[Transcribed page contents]
-*-*-

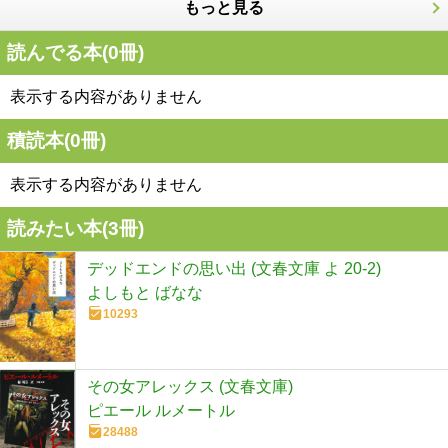
もっと見る
読んでる本(
0
冊)
表示する内容がありません
積読本(
0
冊)
表示する内容がありません
読みたい本(
3
冊)
デッドエンドの思い出 (文春文庫 よ 20-2)
よしもと ばなな
10293
その女アレックス (文春文庫)
ピエール ルメートル
28488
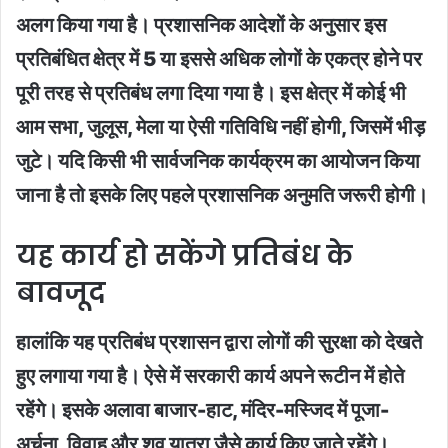
अलग किया गया है। प्रशासनिक आदेशों के अनुसार इस
प्रतिबंधित क्षेत्र में 5 या इससे अधिक लोगों के एकत्र होने पर
पूरी तरह से प्रतिबंध लगा दिया गया है। इस क्षेत्र में कोई भी
आम सभा, जुलूस, मेला या ऐसी गतिविधि नहीं होगी, जिसमें भीड़
जुटे। यदि किसी भी सार्वजनिक कार्यक्रम का आयोजन किया
जाना है तो इसके लिए पहले प्रशासनिक अनुमति जरूरी होगी।
यह कार्य हो सकेंगे प्रतिबंध के
बावजूद
हालांकि यह प्रतिबंध प्रशासन द्वारा लोगों की सुरक्षा को देखते
हुए लगाया गया है। ऐसे में सरकारी कार्य अपने रूटीन में होते
रहेंगे। इसके अलावा बाजार-हाट, मंदिर-मस्जिद में पूजा-
अर्चना, विवाह और शव यात्रा जैसे कार्य किए जाते रहेंगे।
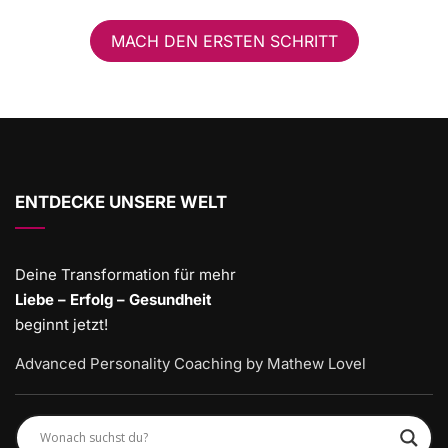
MACH DEN ERSTEN SCHRITT
ENTDECKE UNSERE WELT
Deine Transformation für mehr
Liebe – Erfolg – Gesundheit
beginnt jetzt!
Advanced Personality Coaching by Mathew Lovel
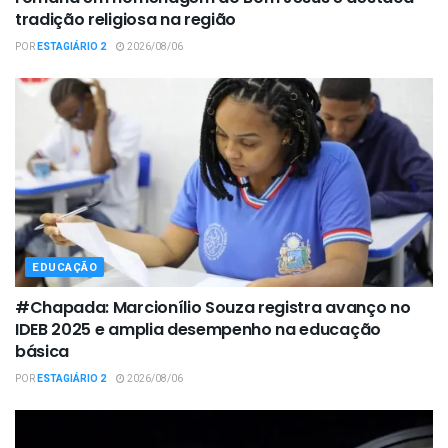
tradição religiosa na região
POR
ESTAGIÁRIO 2
2026/08/06
EDUCAÇÃO
#Chapada: Marcionílio Souza registra avanço no
IDEB 2025 e amplia desempenho na educação
básica
POR
ESTAGIÁRIO 2
2026/08/06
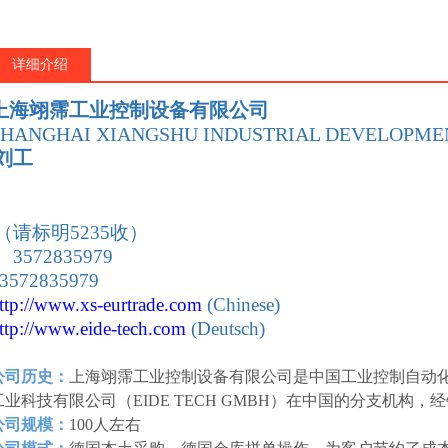
详细介绍
上海翊霈工业控制设备有限公司
SHANGHAI XIANGSHU INDUSTRIAL DEVELOPMEN
刘工
：
（请标明5235收）
 3572835979
 3572835979
ttp://www.xs-eurtrade
.com
(Chinese)
ttp://www.eide-tech
.com
(Deutsch)
公司历史：
上海翊霈工业控制设备有限公司是中国工业控制自动
工业科技有限公司（EIDE TECH GMBH）在中国的分支机构
公司规模：
100人左右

-*-*-

Work request
Search the data for the string "文春文庫" and copy each line where it appears.

Written response
デッドエンドの思い出 (文春文庫 よ 20-2)
その女アレックス (文春文庫)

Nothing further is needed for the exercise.